Here, we are proposing a pipeline for building semantic knowledge structures to support developing ontologies from biomedical literature. The pipeline starts with an initial small set of articles provided by experts in the domain. This requires relatively little from the domain expert, beyond a set of references to appropriate papers, something that most researchers will have through their normal bibliography management facilities. The initial set of articles does not cover the domain; therefore, we expand this to a corpus of PubMed records that are relevant and cover the scope of the initial set using live PubMed's similar articles functionality and our pioneered relative similarity measure [1], that retrieves articles related to the whole initial set. In our case study , we were able to expand from initial set of 200 references, provided from two experts in the domain of rehabilitation, to around 28,000 references using this technique.

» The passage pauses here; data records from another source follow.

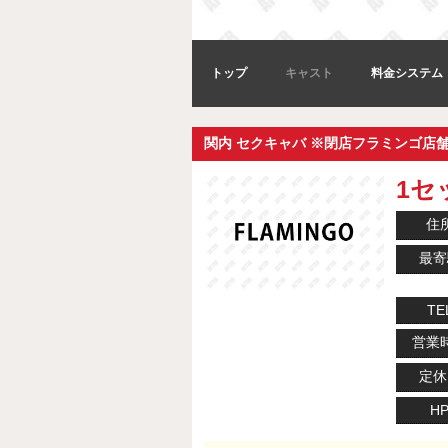
トップ
キャスト
料金システム
関内 セクキャバ ※閉店フラミンゴ店
1セッ
住
最寄
TE
営業
定休
H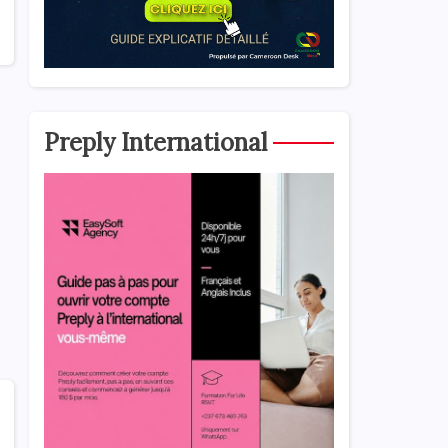
Preply International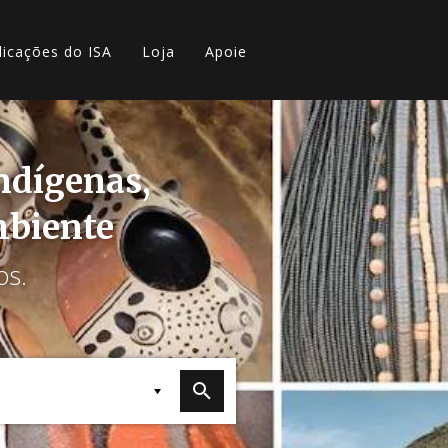
licações do ISA
Loja
Apoie
indígenas,
mbiente
os.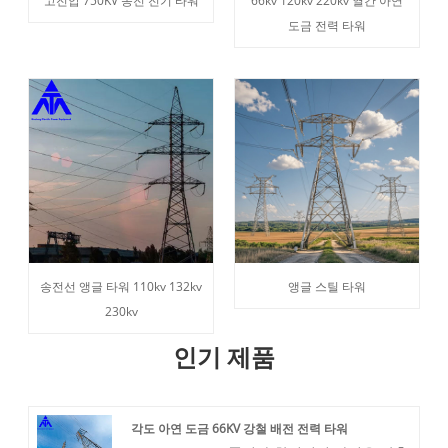
고전압 750KV 송전 전기 타워
66kv 120kv 220kv 열간 아연
도금 전력 타워
송전선 앵글 타워 110kv 132kv
앵글 스틸 타워
230kv
인기 제품
각도 아연 도금 66KV 강철 배전 전력 타워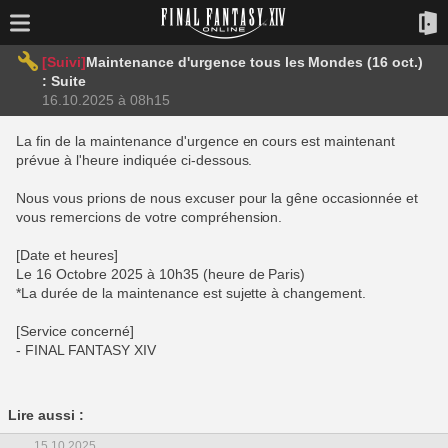
[Suivi]
Maintenance d'urgence tous les Mondes (16 oct.)
: Suite
16.10.2025 à 08h15
La fin de la maintenance d'urgence en cours est maintenant
prévue à l'heure indiquée ci-dessous.
Nous vous prions de nous excuser pour la gêne occasionnée et
vous remercions de votre compréhension.
[Date et heures]
Le 16 Octobre 2025 à 10h35 (heure de Paris)
*La durée de la maintenance est sujette à changement.
[Service concerné]
- FINAL FANTASY XIV
Lire aussi :
15.10.2025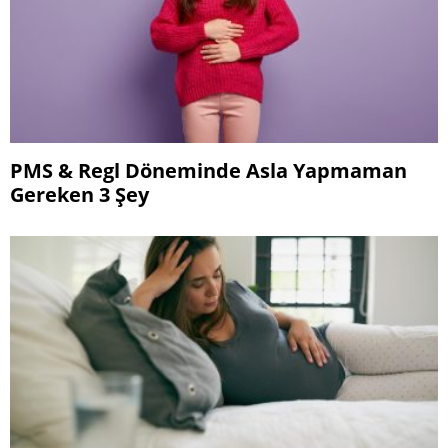
PMS & Regl Döneminde Asla Yapmaman
Gereken 3 Şey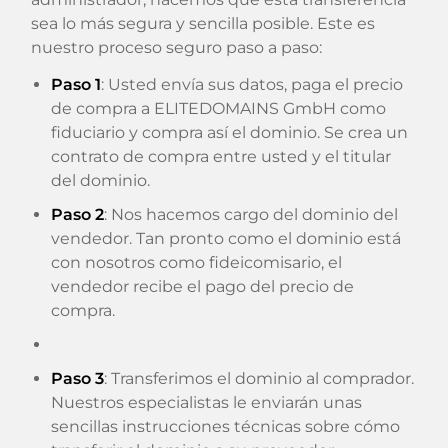
sea lo más segura y sencilla posible. Este es
nuestro proceso seguro paso a paso:
Paso 1
: Usted envía sus datos, paga el precio
de compra a ELITEDOMAINS GmbH como
fiduciario y compra así el dominio. Se crea un
contrato de compra entre usted y el titular
del dominio.
Paso 2
: Nos hacemos cargo del dominio del
vendedor. Tan pronto como el dominio está
con nosotros como fideicomisario, el
vendedor recibe el pago del precio de
compra.
Paso 3
: Transferimos el dominio al comprador.
Nuestros especialistas le enviarán unas
sencillas instrucciones técnicas sobre cómo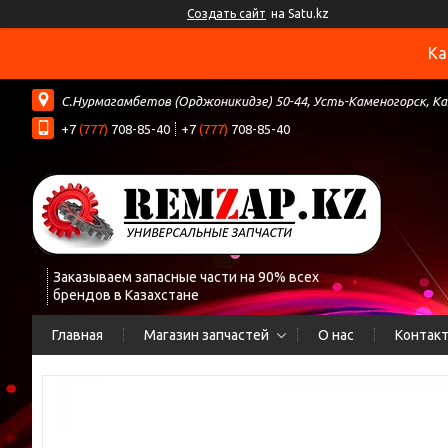
Создать сайт
на Satu.kz
Ка
С.Нурмагамбетов (Орджоникидзе) 50-44, Усть-Каменогорск, К
+7
(777)
708-85-40
+7
(777)
708-85-40
Заказываем запасные части на 90% всех
брендов в Казахстане
Главная
Магазин запчастей
О нас
Контак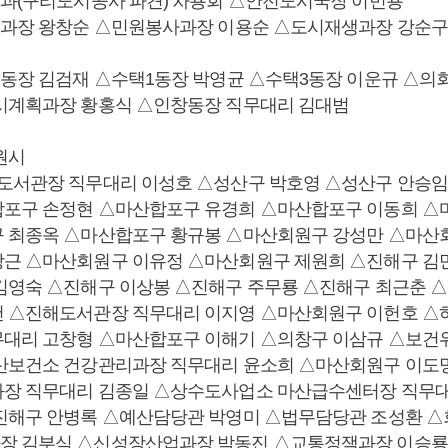
무과(구리도시공사 파견) 차용회 △안전도시국장 이민용
정과장 왕창순 △민원봉사과장 이용순 △도시재생과장 강순구
구동장 김검재 △수택1동장 박영균 △수택3동장 이운규 △의
시계획과장 황홍식 △인창동장 직무대리 김대범
원시
도서관장 직무대리 이성호 △성산구 박호영 △성산구 안승
포구 손정현 △마산합포구 유경희 △마산합포구 이동희 △
 최종옥 △마산합포구 황규봉 △마산회원구 강성만 △마산
근 △마산회원구 이유정 △마산회원구 제원희 △진해구 김
김영숙 △진해구 이상봉 △진해구 주무룡 △진해구 최근춘 
 △진해도서관장 직무대리 이지영 △마산회원구 이헌호 △
대리 고창형 △마산합포구 이해기 △의창구 이삼규 △보건
산보건소 건강관리과장 직무대리 윤소희 △마산회원구 이도
장 직무대리 김종일 △상수도사업소 마산급수센터장 직무대
진해구 안병록 △예산담당관 박영미 △법무담당관 조성환 
장 김부식 △신성장산업과장 박동진 △교통정잭과장 이승룡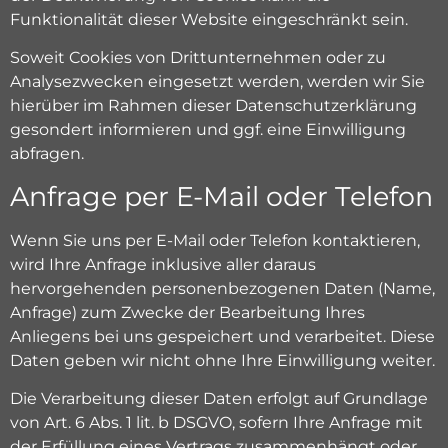
Funktionalität dieser Website eingeschränkt sein.
Soweit Cookies von Drittunternehmen oder zu
Analysezwecken eingesetzt werden, werden wir Sie
hierüber im Rahmen dieser Datenschutzerklärung
gesondert informieren und ggf. eine Einwilligung
abfragen.
Anfrage per E-Mail oder Telefon
Wenn Sie uns per E-Mail oder Telefon kontaktieren,
wird Ihre Anfrage inklusive aller daraus
hervorgehenden personenbezogenen Daten (Name,
Anfrage) zum Zwecke der Bearbeitung Ihres
Anliegens bei uns gespeichert und verarbeitet. Diese
Daten geben wir nicht ohne Ihre Einwilligung weiter.
Die Verarbeitung dieser Daten erfolgt auf Grundlage
von Art. 6 Abs. 1 lit. b DSGVO, sofern Ihre Anfrage mit
der Erfüllung eines Vertrags zusammenhängt oder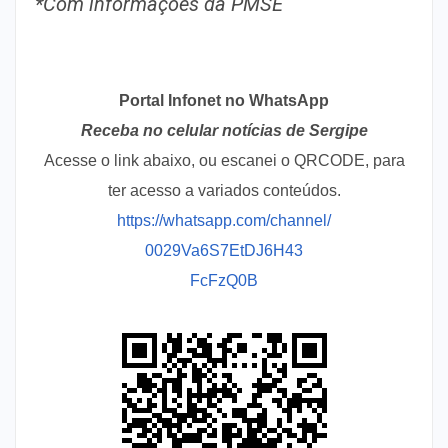
*Com informações da PMSE
Portal Infonet no WhatsApp
Receba no celular notícias de Sergipe
Acesse o link abaixo, ou escanei o QRCODE, para
ter acesso a variados conteúdos.
https://whatsapp.com/channel/
0029Va6S7EtDJ6H43
FcFzQ0B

Full texts of the identified records of the corpus are then retrieved and pass through several text pre-processing and cleaning steps. For phrase detection, then, we apply word2phrase which is based on words' co-occurrences. Words and phrases in the text are the terms of the corpus, but they are not representative of the domain. To determine semantically meaningful and domain-related representative terminology, we apply the term frequency-inverse document frequency (tf-idf ) technique. The result is a list of terms and phrases that are ranked according to their representation of the domain. Domain experts can arbitrarily threshold through the tf-idf scores to identify and extract top ranked representative terms.

The list of extracted terms can neither represent the semantics of the terms nor the relationships amongst them. Therefore, we develop a semantic knowledge structure that represents those. To develop the knowledge structure, we facilitate the list of extracted terms, their word embeddings from a trained word2vec [2] model, and a Directed Acyclic Graph (DAG) based on their lexical similarities, i.e. string-substring relationships. Semantic "subclass" relationships were found amongst the terms using the word2vec analogy technique. These were confirmed via the lexical DAG. Thus, we have a taxonomy-like knowledge structure based on word2vec semantic relationships. To add more relationships to the structure that are different from the "subclass" relationships, we can modify the word2vec analogy questions.

We hope that the final structure can be used to bootstrap an ontology by domain experts and curators rather than starting from scratch. This is similar to scaffolding the mitochondrial disease ontology [3]; nevertheless rather than using scaffolds from existing knowledge sources, here, we have generated the scaffolds in a data-driven method. These scaffolds are initially linked to easily discover semantic relations, and have a "todo" list ranked with their importance (i.e. the ranked list of terms) for curators to bootstrap the ontology in order.